Les cartes sont présentes quotidiennement dans les journaux, les médias, pour décrire la genèse et le déroulement des conflits, l’impact des changements climatiques, les flux migratoires, les espaces économiques, comme le résultat des élections. Au point que l’on puisse dire qu’il n’y a pratiquement plus de géopolitique, de géoéconomie ou de géostratégie sans cartes. Si la Grande-Bretagne a ravi le Canada à la France au XVIIIe siècle, cela est dû en partie grâce à l’excellence des cartes de James Cook, le plus prestigieux des navigateurs de l’histoire.
Le mot carte a envahi notre langage, carte mentale, des relations, du génome… La carte invente le monde, compte rendu d’un riche colloque qui s’est tenu à Lille durant l’année universitaire 2015-2016, fait utilement le point sur la question. Toute carte révèle à la fois ce que cache le monde, mais surtout comment les différents acteurs se le représentent, y projettent leurs désirs et objectifs. Un conte chinois rend compte de leur effet magique. Un empereur avait demandé à ses cartographes de lui fournir une carte de son empire aussi exacte que possible. Toujours mécontent de leur taille qui pourtant était impressionnante, il en demandait de plus en plus grandes, et fut satisfait qu’au vu d’une carte dépassant les limites de son empire !

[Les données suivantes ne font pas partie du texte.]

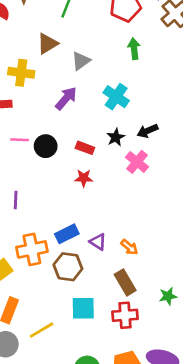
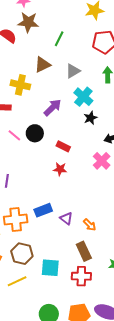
gray triangle: (81, 61) -> (73, 71), moved
cyan cross: (116, 97) -> (83, 97), moved
black star: (116, 137) -> (90, 118), moved
pink line: (20, 140) -> (14, 135), turned 32
black circle: (46, 146) -> (35, 133), moved
brown hexagon: (68, 267) -> (22, 254), moved

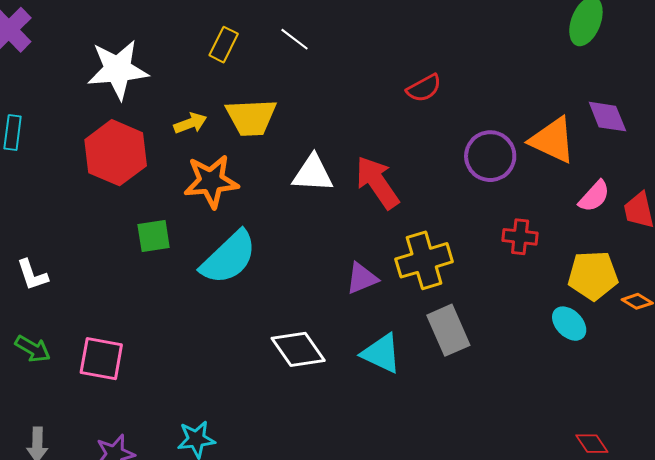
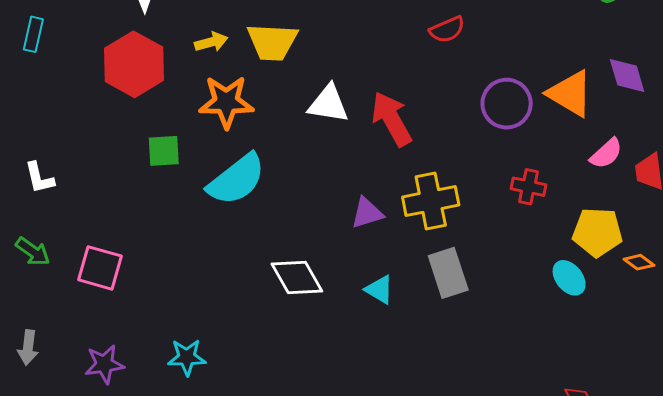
cyan triangle: (381, 353) -> (379, 290), size x0.7

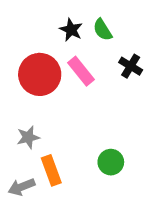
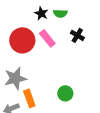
green semicircle: (103, 30) -> (60, 13), turned -56
gray star: (28, 137) -> (15, 78), size x1.6

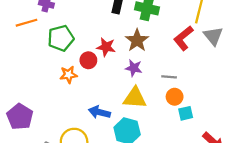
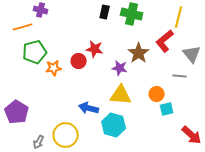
gray triangle: (213, 36) -> (192, 54), moved
green pentagon: (61, 38) -> (35, 52), moved
brown star: (137, 40) -> (139, 53), moved
orange star: (69, 75) -> (54, 68), moved
gray line: (169, 77) -> (180, 76), moved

La carte est donc miroir du monde, et miroir des hommes. Elle est bien entendu objet de pouvoir. Depuis l’Antiquité, lorsque les Grecs pensaient le monde dans un cercle, forme parfaite et rassurante, la cartographie s’est enrichie de nombreux apports. Héritière du savoir antique, la cartographie arabe progresse par la multiplicité des thèmes abordés (politique, économique, climatique). Les informations fournies par les premiers navigateurs permettent la confection des premiers atlas (Mercator, XVIe siècle). L’utilisation des mathématiques aux XVIIe et XVIIIe siècles a permis des mesures plus précises. Carte, support de l’exploration et de la conquête des territoires, carte géologique, une recherche en profondeur, cosmographie, se représenter le ciel et l’univers que d’utilisations, de points de vue, de façons de décrire notre environnement immédiat et lointain. On trouvera dans ce livre, des éléments de topographie et de géométrie, de géologie, on se familiarise avec les techniques de projection, de génétique et de paléogénomique.

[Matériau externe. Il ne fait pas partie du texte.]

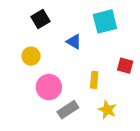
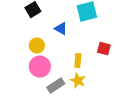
yellow circle: (31, 56) -> (37, 46), moved
yellow star: (107, 110) -> (78, 81), moved

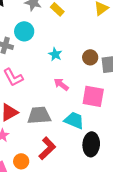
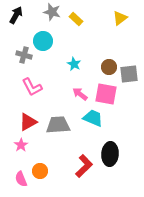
pink square: (93, 96) -> (106, 94), moved
cyan trapezoid: (74, 120) -> (93, 118), moved
red L-shape: (47, 148) -> (84, 166), moved

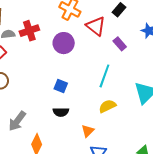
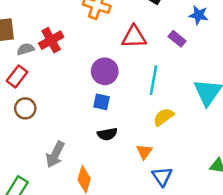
red triangle: (96, 26) -> (134, 37), moved, turned -30
purple circle: (64, 43) -> (105, 71), moved
purple rectangle: (120, 44) -> (177, 39), moved

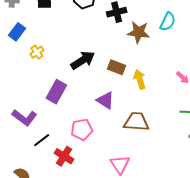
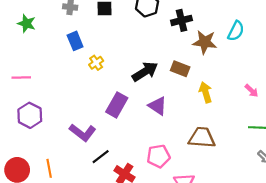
blue rectangle: (17, 32) -> (75, 41), turned -60
brown rectangle: (116, 67) -> (180, 69), moved
purple triangle: (105, 100) -> (157, 106), moved
pink pentagon: (82, 130) -> (158, 156), moved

Au-delà de ces aspects mathématiques et géométriques, parfois trapus, on sort de la lecture de ces différentes contributions abondamment illustrées, comme il se doit, doté d’une perception nouvelle des territoires et de leurs différents enjeux. Les cartes ont un double pouvoir, celui de l’apparente synthèse d’une complexité visuelle et la force de paraître neutres : elles imposent un point de vue sans que le destinataire de l’image produite soit pleinement conscient du biais qu’on lui présente. Un autre défi qui s’est présenté très tôt aux cartographes est celui de la mobilité : comment sur un support par nature statique, rendre compte du mouvement, du temps et de l’espace. D’où les cartes isochrones qui permettent de voir jusqu’où on peut aller dans un temps imparti à partir d’un ou plusieurs lieux. Les cartes à trois dimensions, permettent de présenter un individu ou des groupes dans leur mouvement à travers le temps. Que de chefs de guerre eurent aimé d’en posséder, de précises et multiples. À ce titre d’exemple, mentionnons le fait qu’après sa victoire de Iéna, en 1806, Napoléon emprunta, pour se rendre à Potsdam au château de Sans-Souci afin d’y dormir dans le lit du grand Frédéric, l’exact tracé de l’actuelle autostrade reliant Nuremberg à Berlin. Aujourd’hui, le développement d’interfaces informatiques actives, celui des cartes animées, et l’automatisation des données, offrent des perspectives quasi illimitées. On est loin des cartes marines de Christophe Colomb en partance pour Cipango.